Les politiques RH ou managériales des associations vous semblent-elles en adéquation avec leurs messages éthiques ?
Non, c’est parfois le grand écart. Il arrive même de plus en plus fréquemment que les logiques du secteur marchand contaminent les politiques RH ou managériales des associations. Poussées à l’extrême, ces logiques amènent à regarder le salarié comme un coût et une simple variable d’ajustement. Nous sommes alors loin de l’exemplarité que l’association devrait – ne serait-ce que par souci de cohérence – mettre en œuvre dans ses pratiques internes.
Il faudrait sans doute nuancer ce constat en fonction du type de structures : associations d’adhérents ou de personnes morales, prégnance plus ou moins forte des injonctions externes, origine des financements, importance de la composante technique dans le projet…
Néanmoins, et plus fondamentalement, on peut dire que la qualité (ou l’absence) du dialogue social dans l’entreprise associative est souvent un bon indicateur de la santé démocratique de ladite association: là où le salarié subit l’autoritarisme il est probable que l’adhérent ne soit guère mieux considéré.
De manière assez symptomatique, les grands débats actuels autour de la « gouvernance associative » ignorent largement la question du rôle des institutions représentatives du personnel salarié.
Enfin, rappelons que les salariés associatifs sont en France les salariés les moins bien couverts par des garanties conventionnelles. Comme on dit dans les entretiens d’évaluation, il reste donc de « réelles marges de progression »…
Propos recueillis par David Martinez – les Bancs de la com’
La prochaine édition des Bancs de la Com’ – 3èmes rencontres de la communication associative – a lieu à Paris ce 15 octobre 2009.

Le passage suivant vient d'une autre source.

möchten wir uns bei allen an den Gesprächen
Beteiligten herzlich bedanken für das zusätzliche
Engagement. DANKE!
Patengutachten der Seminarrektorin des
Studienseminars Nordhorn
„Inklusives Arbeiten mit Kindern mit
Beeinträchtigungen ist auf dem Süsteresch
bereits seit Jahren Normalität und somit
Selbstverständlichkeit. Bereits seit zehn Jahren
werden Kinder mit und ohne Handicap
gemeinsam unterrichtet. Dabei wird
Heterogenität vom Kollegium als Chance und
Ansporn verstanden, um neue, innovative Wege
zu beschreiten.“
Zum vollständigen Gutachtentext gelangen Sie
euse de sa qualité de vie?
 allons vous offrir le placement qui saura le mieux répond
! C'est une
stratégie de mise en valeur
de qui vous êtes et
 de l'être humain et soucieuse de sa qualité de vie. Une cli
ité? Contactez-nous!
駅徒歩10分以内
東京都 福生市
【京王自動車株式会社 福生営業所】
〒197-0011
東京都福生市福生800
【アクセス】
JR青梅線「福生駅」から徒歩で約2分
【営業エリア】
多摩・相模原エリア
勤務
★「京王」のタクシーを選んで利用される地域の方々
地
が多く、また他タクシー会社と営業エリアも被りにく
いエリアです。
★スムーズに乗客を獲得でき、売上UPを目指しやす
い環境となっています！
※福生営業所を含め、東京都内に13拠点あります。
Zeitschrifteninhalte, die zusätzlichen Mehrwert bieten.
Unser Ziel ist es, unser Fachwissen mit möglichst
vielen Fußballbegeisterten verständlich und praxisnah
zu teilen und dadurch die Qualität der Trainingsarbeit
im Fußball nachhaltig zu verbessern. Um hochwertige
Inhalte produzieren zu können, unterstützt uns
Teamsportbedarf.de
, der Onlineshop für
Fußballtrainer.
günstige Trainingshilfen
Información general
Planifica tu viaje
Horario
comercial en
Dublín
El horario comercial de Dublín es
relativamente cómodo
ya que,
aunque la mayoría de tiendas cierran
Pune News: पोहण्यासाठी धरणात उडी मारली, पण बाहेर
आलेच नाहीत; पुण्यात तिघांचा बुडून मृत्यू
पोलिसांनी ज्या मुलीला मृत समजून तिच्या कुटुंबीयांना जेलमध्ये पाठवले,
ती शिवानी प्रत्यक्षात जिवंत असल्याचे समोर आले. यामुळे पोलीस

Alain Pellé est secrétaire général du Syndicat des Mouvements et Associations (SMA) CFDT. Fin observateur du monde du travail dans ce milieu, il intervient dans la table-ronde sur « les contradictions de la communication associative » aux 3èmes rencontres de la com’ associative le 15 octobre à Paris.
Vous êtes un observateur privilégié du monde du travail. Quelles sont, selon vous, les spécificités des conditions de travail dans le monde associatif ?
Le contexte du travail associatif présente en effet quelques traits particuliers. Parmi ceux-ci notons la dimension TPE/PME (prépondérance des structures de faible effectif salarié) où les aspects relationnels s’avèrent souvent déterminants.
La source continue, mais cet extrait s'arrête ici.